▶ [What the task requires]
Your response must be made up of each line in the data below that contains the string "DAYS".

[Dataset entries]
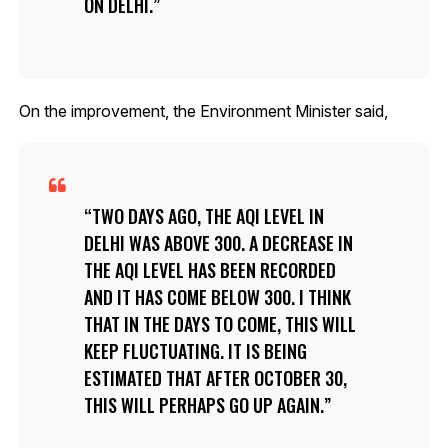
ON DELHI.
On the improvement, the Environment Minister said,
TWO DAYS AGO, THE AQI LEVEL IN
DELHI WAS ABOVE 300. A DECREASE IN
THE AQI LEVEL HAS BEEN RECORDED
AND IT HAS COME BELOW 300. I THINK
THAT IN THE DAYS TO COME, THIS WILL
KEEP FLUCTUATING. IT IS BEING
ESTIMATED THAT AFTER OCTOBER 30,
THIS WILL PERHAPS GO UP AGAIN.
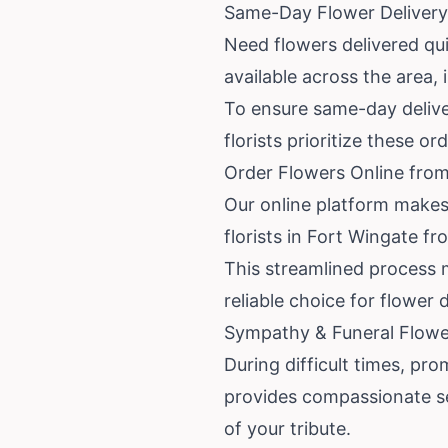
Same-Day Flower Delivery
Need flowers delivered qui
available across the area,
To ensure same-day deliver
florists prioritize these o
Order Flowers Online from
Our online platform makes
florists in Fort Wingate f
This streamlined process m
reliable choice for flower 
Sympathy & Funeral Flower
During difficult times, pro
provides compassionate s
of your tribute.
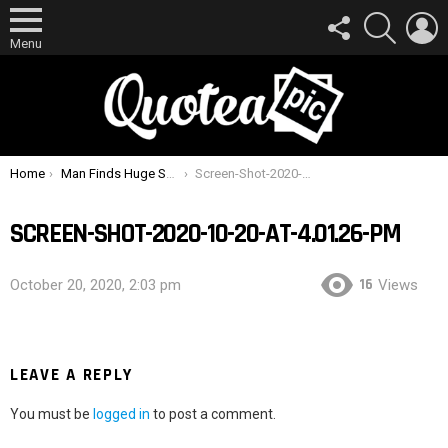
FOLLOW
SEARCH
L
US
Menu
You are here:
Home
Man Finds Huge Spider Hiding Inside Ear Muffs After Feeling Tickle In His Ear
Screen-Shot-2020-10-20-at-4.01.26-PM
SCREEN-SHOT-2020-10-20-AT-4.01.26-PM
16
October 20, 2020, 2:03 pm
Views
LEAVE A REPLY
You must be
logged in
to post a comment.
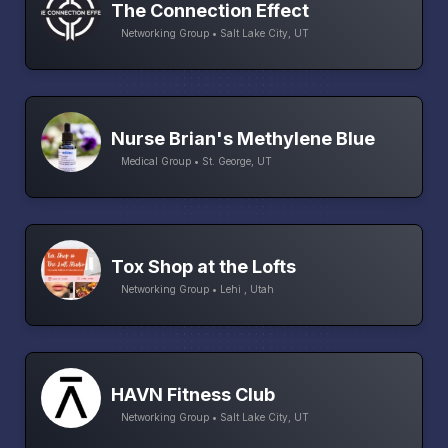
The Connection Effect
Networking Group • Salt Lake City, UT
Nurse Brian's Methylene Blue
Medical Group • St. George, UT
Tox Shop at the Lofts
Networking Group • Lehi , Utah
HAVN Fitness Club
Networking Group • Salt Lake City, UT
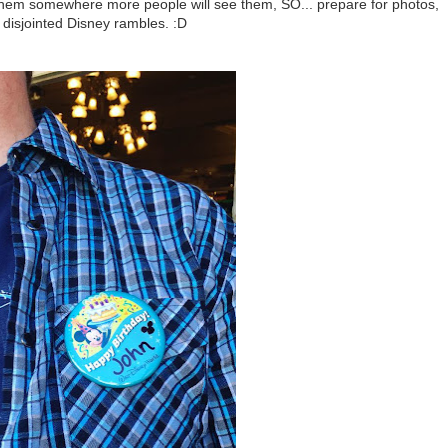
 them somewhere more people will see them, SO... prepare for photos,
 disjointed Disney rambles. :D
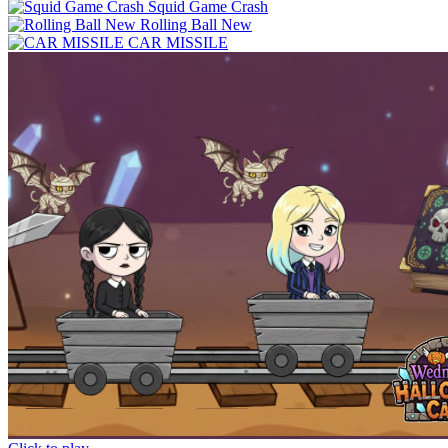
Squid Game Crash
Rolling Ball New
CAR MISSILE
==
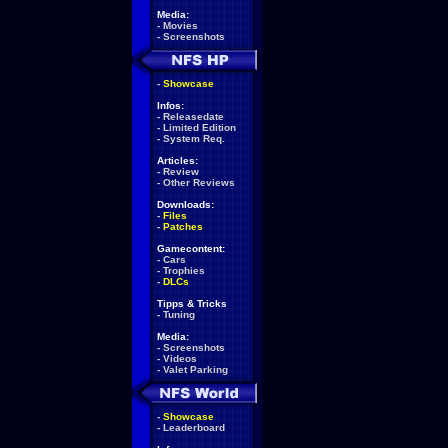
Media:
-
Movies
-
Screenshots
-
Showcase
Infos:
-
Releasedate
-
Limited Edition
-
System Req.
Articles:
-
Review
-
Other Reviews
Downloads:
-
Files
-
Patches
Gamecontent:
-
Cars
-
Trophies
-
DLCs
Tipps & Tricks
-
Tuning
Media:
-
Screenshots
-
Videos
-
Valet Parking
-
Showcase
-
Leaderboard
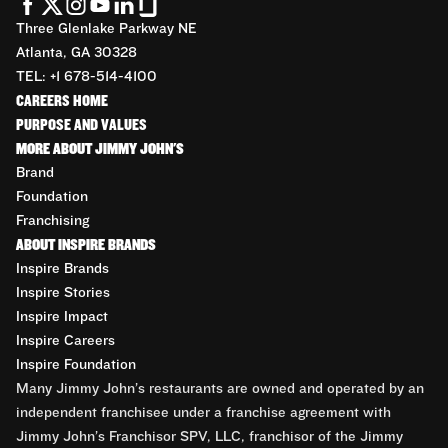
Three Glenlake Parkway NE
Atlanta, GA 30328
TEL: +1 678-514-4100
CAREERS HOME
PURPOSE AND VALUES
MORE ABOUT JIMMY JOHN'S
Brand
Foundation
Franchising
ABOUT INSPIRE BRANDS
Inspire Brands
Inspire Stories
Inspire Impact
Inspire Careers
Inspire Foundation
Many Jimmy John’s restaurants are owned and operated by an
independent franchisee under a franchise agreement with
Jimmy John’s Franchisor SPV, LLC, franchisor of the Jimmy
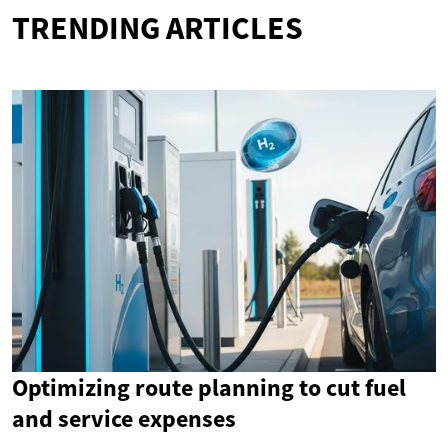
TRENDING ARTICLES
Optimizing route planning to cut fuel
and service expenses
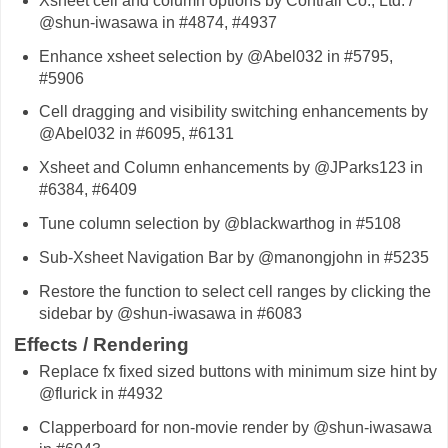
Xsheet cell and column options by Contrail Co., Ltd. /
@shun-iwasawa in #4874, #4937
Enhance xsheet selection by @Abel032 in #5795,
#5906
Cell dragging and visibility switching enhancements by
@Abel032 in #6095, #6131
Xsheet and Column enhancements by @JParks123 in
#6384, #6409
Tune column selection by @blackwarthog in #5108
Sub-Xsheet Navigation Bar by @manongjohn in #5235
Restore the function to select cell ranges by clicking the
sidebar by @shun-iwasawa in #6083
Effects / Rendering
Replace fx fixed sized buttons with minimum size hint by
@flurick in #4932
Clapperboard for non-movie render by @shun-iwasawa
==
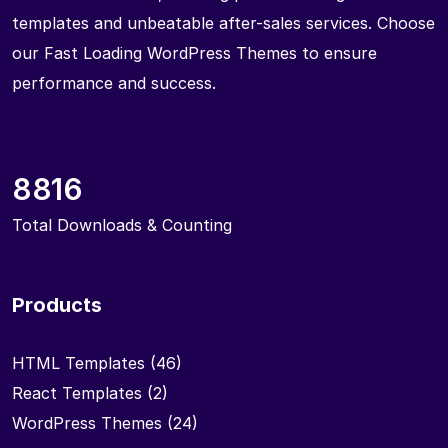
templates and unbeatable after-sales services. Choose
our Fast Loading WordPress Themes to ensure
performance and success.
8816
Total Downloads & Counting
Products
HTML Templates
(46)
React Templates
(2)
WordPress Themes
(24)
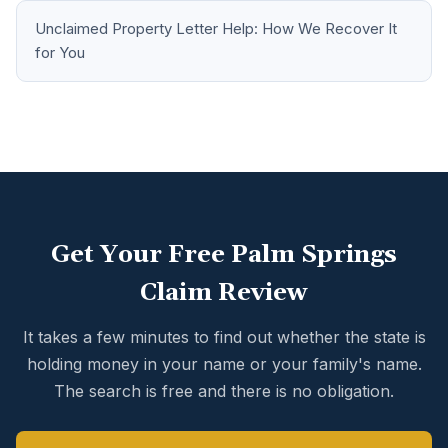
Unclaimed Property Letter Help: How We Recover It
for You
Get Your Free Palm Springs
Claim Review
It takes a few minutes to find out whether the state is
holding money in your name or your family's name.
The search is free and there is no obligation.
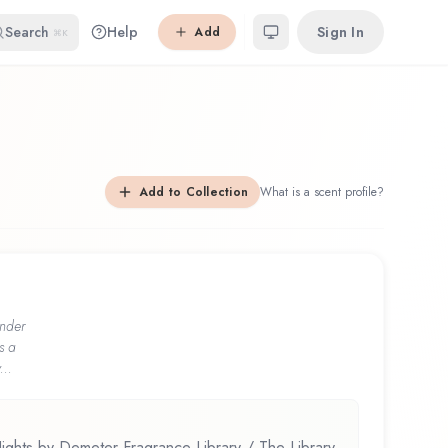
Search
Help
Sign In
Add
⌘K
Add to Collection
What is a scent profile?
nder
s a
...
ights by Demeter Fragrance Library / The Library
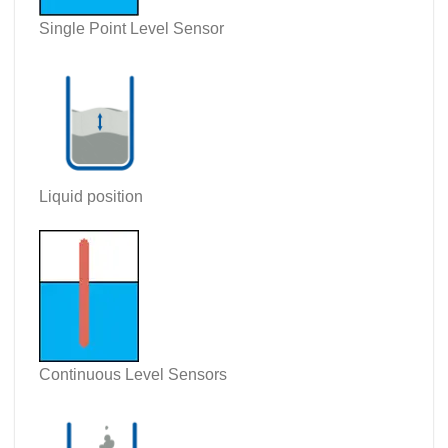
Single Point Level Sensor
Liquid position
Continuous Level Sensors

▶ [Exercise result]
TWO DAYS AGO, THE AQI LEVEL IN
THAT IN THE DAYS TO COME, THIS WILL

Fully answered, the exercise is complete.